Como café amargo
Sentada na beirada da sua sacada, com os pés em meias quentes pendurados no vão do parapeito, ela pensava. Passara o dia todo enchendo sua já bastante preenchida cabeça de bobagem. Agora precisava esvaziá-la do desnecessário e deixar ali apenas o que precisava digerir. Esperara pela noite ansiosa e pacientemente. Sabia que só depois do relógio marcar meia noite e todos na sua casa e vizinhança se recolhessem é que ela poderia fazer o que tinha de ser feito.
Naquela manhã mudara o cabelo, as roupas, a maquiagem. Agora que o céu estava negro ela precisava organizar seu coração.
Mesmo gostando do silêncio que a madrugada lhe propiciava, resolveu preencher os ouvidos com algum som que lhe acalmasse. A música lhe fez chorar. Há muito tempo que não chorava.
De repente um enorme peso foi retirado das suas costas e ao fim da primeira melodia do seu mp4, suas faces já eram lavadas por lágrimas de medo, alívio, raiva e frustração.

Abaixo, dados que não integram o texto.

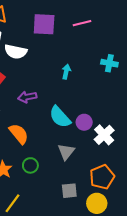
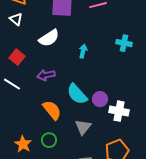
white semicircle: (16, 52) -> (49, 38), moved, turned -45
orange semicircle: (19, 134) -> (52, 110), moved
white cross: (104, 135) -> (119, 111), turned -36

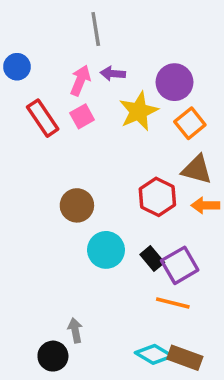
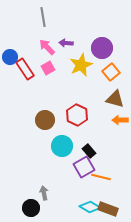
gray line: (96, 29) -> (43, 17), moved
blue circle: (17, 67) -> (10, 57), moved
pink arrow: (80, 80) -> (47, 47), turned -66
red hexagon: (157, 197) -> (77, 115), moved
purple square: (180, 265) -> (84, 167), moved

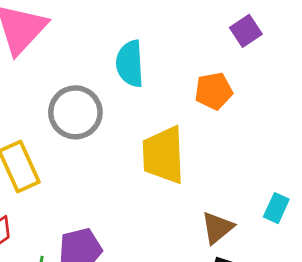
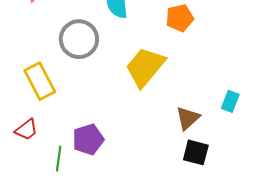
yellow trapezoid: (163, 155) -> (145, 67), turned 45

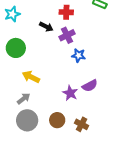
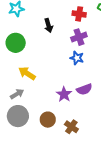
red cross: (66, 12) -> (79, 14), moved
black arrow: (46, 27) -> (49, 25), turned 40
purple cross: (67, 35) -> (79, 37), moved

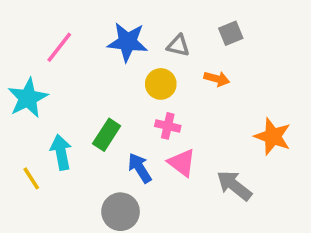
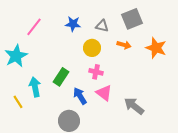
gray square: (231, 33) -> (132, 19), size x1.5
blue star: (128, 42) -> (73, 24), size x0.7
orange star: (273, 136) -> (156, 48), moved

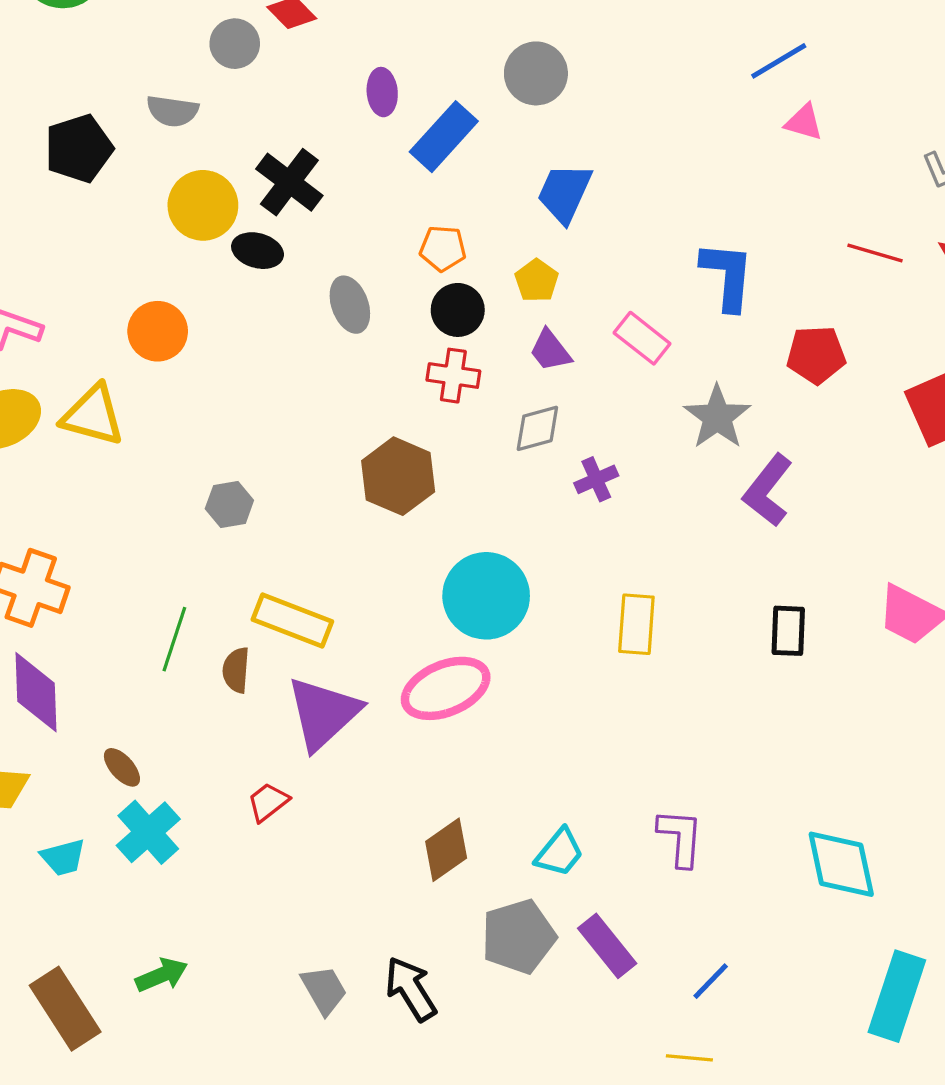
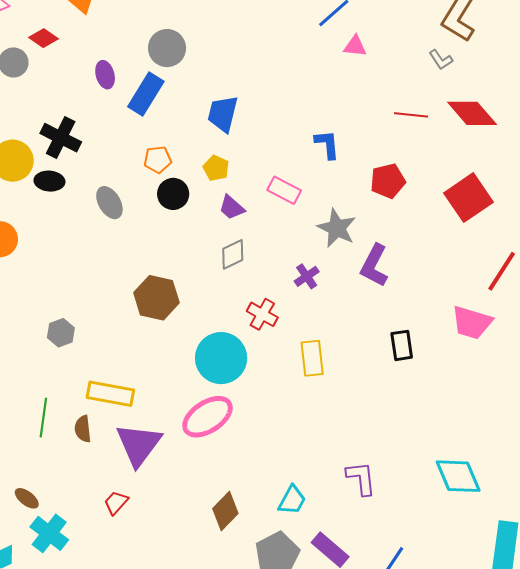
gray circle: (536, 73) -> (167, 48), moved
blue L-shape: (727, 276) -> (327, 144), size x0.7
red cross: (453, 376) -> (262, 314), moved, turned 32
purple cross: (596, 479) -> (307, 276), moved

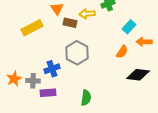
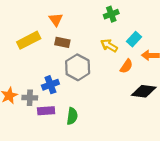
yellow arrow: (87, 14) -> (109, 46), moved, turned 35
brown rectangle: (70, 23) -> (62, 42), moved
green semicircle: (86, 98) -> (72, 116), moved

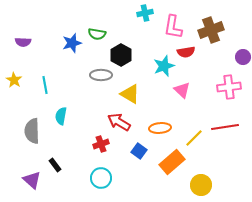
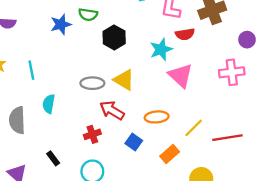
gray ellipse: (101, 75) -> (92, 83), moved
pink triangle: (182, 90) -> (181, 76), size x1.4
red line: (225, 127) -> (227, 138), moved
orange rectangle: (172, 162) -> (170, 154), size x0.7
black rectangle: (55, 165) -> (53, 158), moved

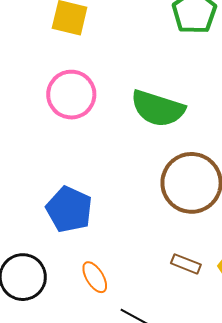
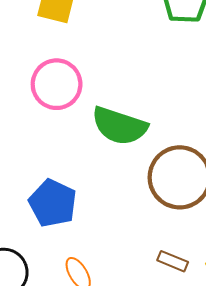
green semicircle: (158, 108) -> (119, 126), moved

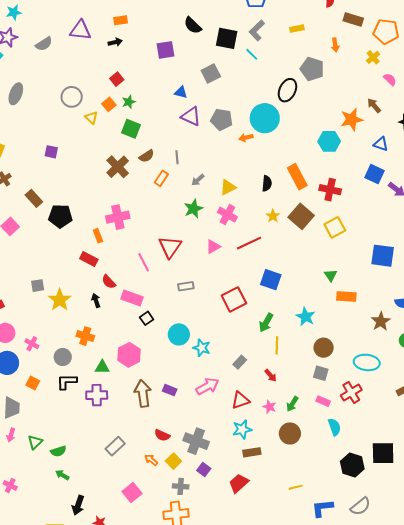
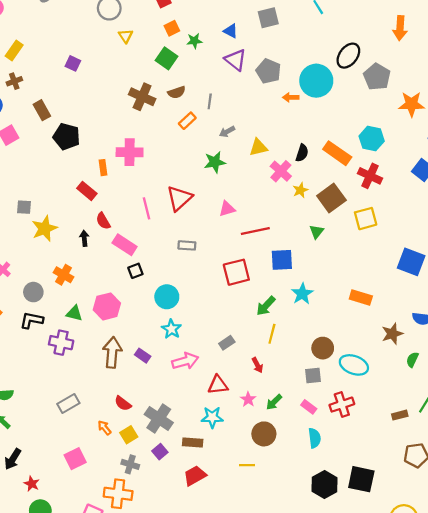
orange arrow: (335, 45) -> (400, 28), moved, size x1.5
gray pentagon: (312, 69) -> (377, 77), moved
green star: (129, 102) -> (194, 41), moved
orange square: (109, 104) -> (172, 28), moved
cyan hexagon: (329, 141) -> (372, 139), moved
brown cross: (118, 167) -> (142, 97), turned -35
orange rectangle: (297, 177) -> (337, 153), turned -40
pink cross: (227, 215) -> (281, 171), moved
red line: (249, 243) -> (255, 231), moved
green triangle: (331, 275) -> (317, 232), moved
blue square: (271, 280) -> (282, 260), turned -35
cyan star: (306, 317) -> (302, 294), moved
cyan star: (202, 348) -> (171, 329), moved
cyan ellipse: (367, 362) -> (354, 365), moved
gray square: (321, 373) -> (313, 375), turned -35
brown rectangle: (252, 452) -> (193, 442), moved
yellow line: (296, 487) -> (247, 465), moved

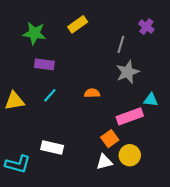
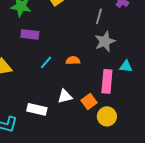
cyan line: (50, 95) -> (46, 62), moved
pink rectangle: (130, 116) -> (107, 81), turned -65
white triangle: (104, 162) -> (65, 96), moved

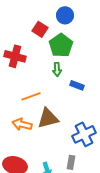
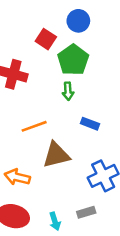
blue rectangle: (77, 85) -> (90, 124), moved
orange arrow: (22, 124) -> (17, 177), moved
gray rectangle: (71, 162) -> (86, 212), turned 64

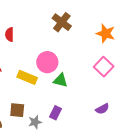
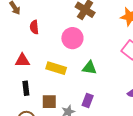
pink circle: (47, 62) -> (72, 38), moved

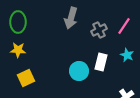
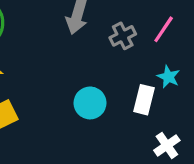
white rectangle: (101, 62) -> (144, 100), moved

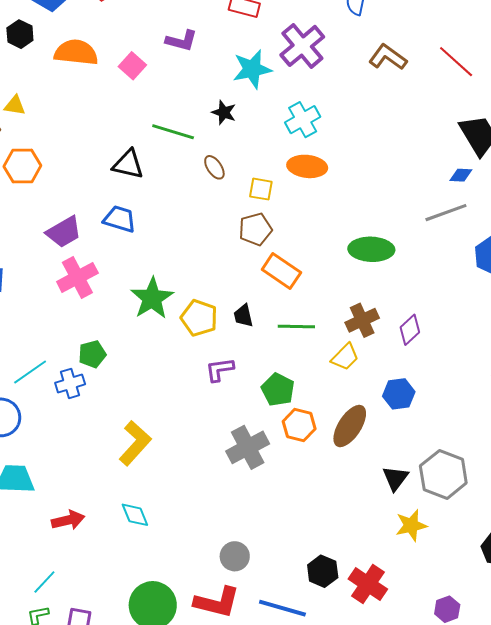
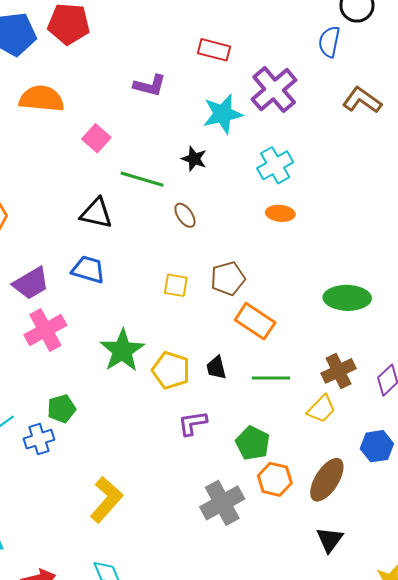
pink square: (132, 66) -> (96, 138), moved
orange ellipse: (307, 166) -> (280, 213), size x0.7
yellow square: (261, 189) -> (176, 285), moved
black triangle: (395, 478) -> (330, 540), moved

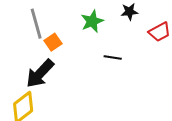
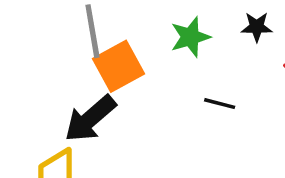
orange square: (53, 42) -> (118, 66), size x1.6

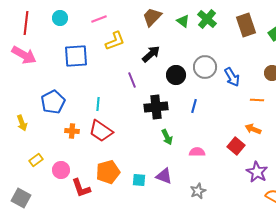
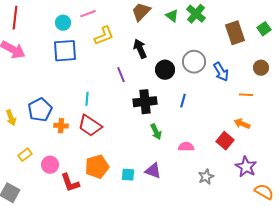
cyan circle: (60, 18) -> (63, 23), moved
brown rectangle: (246, 25) -> (235, 33), moved
black arrow: (151, 54) -> (140, 49), turned -72
blue pentagon: (53, 102) -> (40, 110), moved
gray star: (198, 191) -> (206, 177), moved

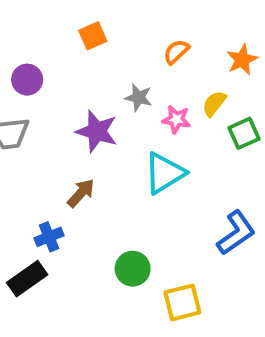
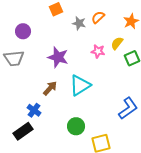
gray star: (139, 98) -> (79, 23), moved
cyan triangle: (164, 173) -> (80, 85), moved
blue cross: (49, 237) -> (34, 110), turned -32

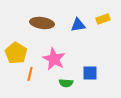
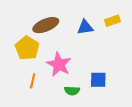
brown ellipse: (42, 23) -> (46, 25), turned -30
yellow pentagon: (16, 53) -> (27, 48), moved

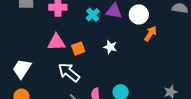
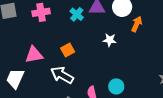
pink triangle: (56, 42) -> (34, 55), moved
white star: (110, 47) -> (110, 40), moved

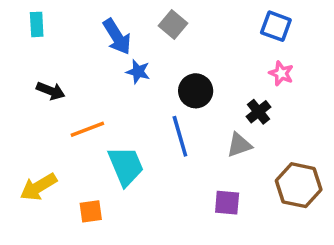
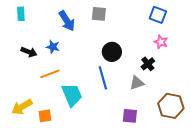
gray square: (173, 24) -> (99, 14), turned -35
blue star: (138, 72) -> (53, 47), moved
orange square: (91, 211) -> (45, 116), moved

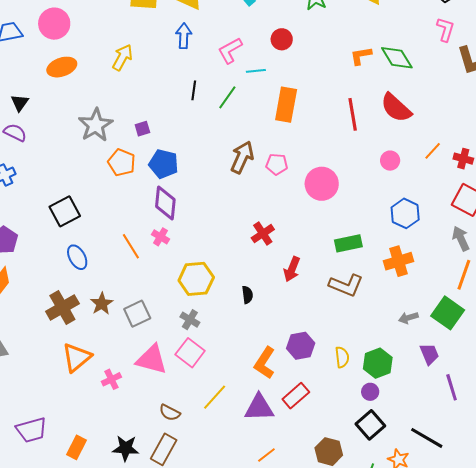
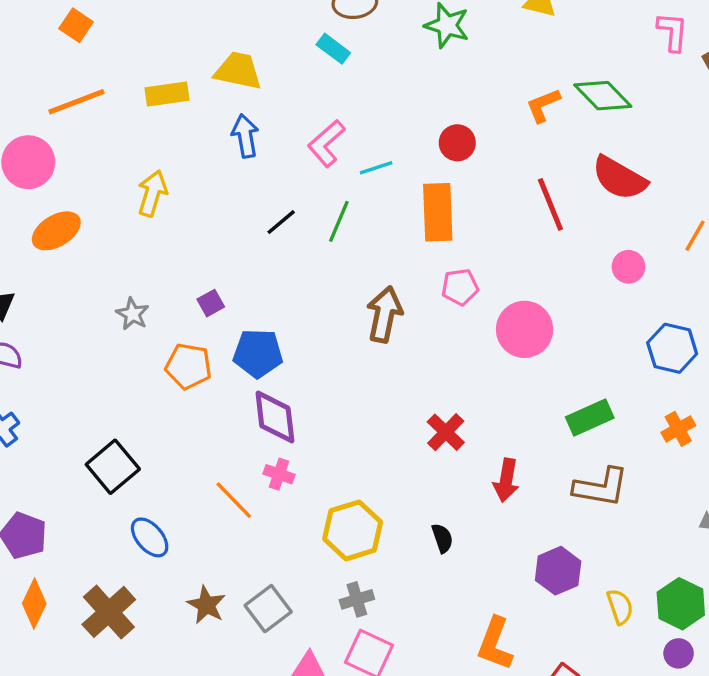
red circle: (282, 39) -> (457, 143), moved
black line: (194, 90) -> (281, 222), turned 54
gray star: (96, 125) -> (133, 314), size x0.6
pink pentagon: (277, 164) -> (460, 287), moved
orange cross: (398, 261) -> (678, 429), size x0.7
brown cross: (62, 307) -> (109, 612), moved
gray cross: (190, 320) -> (357, 599), turned -36
purple hexagon: (301, 346) -> (558, 571), moved

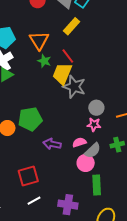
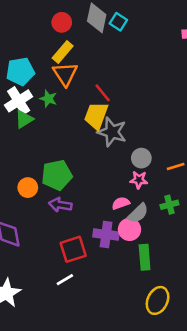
yellow rectangle: (71, 26) -> (63, 52), moved
green star: (44, 61) -> (48, 99), moved
purple arrow: (52, 144) -> (60, 205), moved
red square: (28, 176) -> (73, 249), moved
purple cross: (68, 205) -> (106, 234), moved

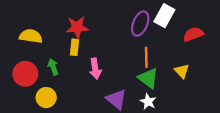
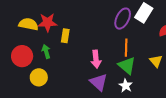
red star: (77, 27) -> (48, 22), moved
pink arrow: (95, 69) -> (96, 59), moved

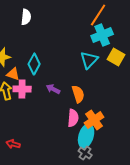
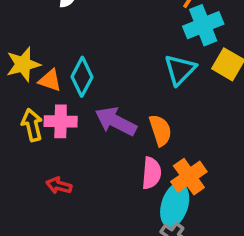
orange triangle: (13, 74) -> (50, 80), moved
purple arrow: (53, 89) -> (116, 121), size x1.6
red arrow: (13, 144) -> (59, 186), moved

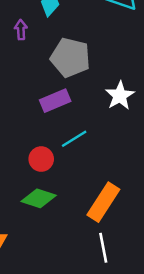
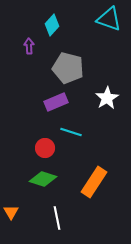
cyan line: (74, 139) -> (71, 132), turned 50
white line: (103, 248) -> (57, 218), moved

Mas o bolo na sua garganta ainda não descia. Sentia frio sozinha na varanda e desejou alguém para abraçá-la forte e sussurrar-lhe no ouvido que tudo ficaria bem. Mesmo ela sabendo que isso seria uma grande mentira.
Fechou os olhos e tentou respirar fundo. Desejou um cigarro, mas o mesmo pensamento lhe alertou que devia parar de fumar. Desejou então um grande copo de algo quente e alcoólico, pra afogar suas mágoas e seus pedidos de não-vida. Porém teve de contentar-se com a xícara de café que levava consigo.
Bebericou o líquido escuro muito amargo. Não adoçara de propósito. Ele iria descer queimando, rasgando, doendo, como tudo sempre lhe descera garganta a baixo pela vida. No mesmo momento veio o desespero e a incrivelmente forte vontade de desistir. A voz começou, lá no fundo de sua mente, a atormentá-la novamente. Ela dizia sempre a mesma coisa: “Você não consegue, não adianta tentar...eles sempre serão mais fortes, eles sempre vão te derrubar...abaixe a cabeça e obedeça!Não há nada que você possa fazer, nada.”
Tremeu de frio ao mesmo tempo em que afastava o pessimismo do primeiro plano de suas lembranças. Fora assim em todos os vinte e três anos da sua existência. Aquela maldita voz na sua consciência dizia-lhe para recuar e ela obedecia. Mais de uma vez perdera grandes oportunidades, mais de muitas vezes perdera pessoas importantes por ter medo de correr atrás e quebrar a cara. A voz lá dentro sempre a fizera ficar na defensiva. Já havia tentado algumas muitas vezes mantê-la longe,já prometera a si mesma que não a escutaria mais. Mas quando as coisas apertavam... a voz sempre lhe dominava.
Mas a partir daquela noite as coisas seria diferente. Na noite dos sues vinte e quatro anos ela sabia que era a hora de ser forte e acabar de uma vez por todas com aquilo que a controlava. Foram duas décadas infelizes, sem amigos, sem namorados, sem oportunidade. Era muito e agora ela sabia o que fazer. Não podia deixar que uma única falha, um único e pequeno erro anos atrás, estragasse toda a sua existência. Sentiu vergonha de si mesma por ter se fechado num casulo e assumido o papel do leão da Doroti. Agora que lhe davam uma opção, ela ia fazer uma escolha melhor. Toda uma vida evitando a doa havia transformado-a numa pessoa machucada, ferida, infeliz.
O café passou rápido pelo seu esôfago, e ainda queimava quando chegou ao estômago. Mas ela quase nem sentia dor física, seu pesar era moral, psíquico. Foi como se algo morresse dentro dela, assassinado pela sua própria criadora, que findara o sofrimento com um último ponto final.
Já não chorava mais, esvaziara. Sentia-se como uma pluma no vácuo, como se nada mais pudesse lhe atingir. Era um sentimento que a muito não experimentava, e não se recordava de ter sentido assim tão forte alguma vez na vida. Os olhos borrados se fecharam quando ela sorriu. E ela suspirou quando percebeu que o sorriso, verdadeiro depois de tantos anos, não provocara a volta da voz que tanto lhe atormentara. Percebeu que se assim quisesse, sua covardia não voltaria a lhe atrapalhar.
Ao se jogar na cama para dormir foi dominada por uma felicidade que não sabia existir dentro do seu coração. Era a sensação de se afogar num mar de chocolate... Sufocante porém confortável. Enrolou-se nas cobertas com os fones ainda nos ouvidos. Não que ouvisse o que a pessoa cantava dentro do seu tubo auditivo, mas a música lhe preenchia um espaço que ela sabia que teria de aprender a preencher. O da voz que já não existia mais.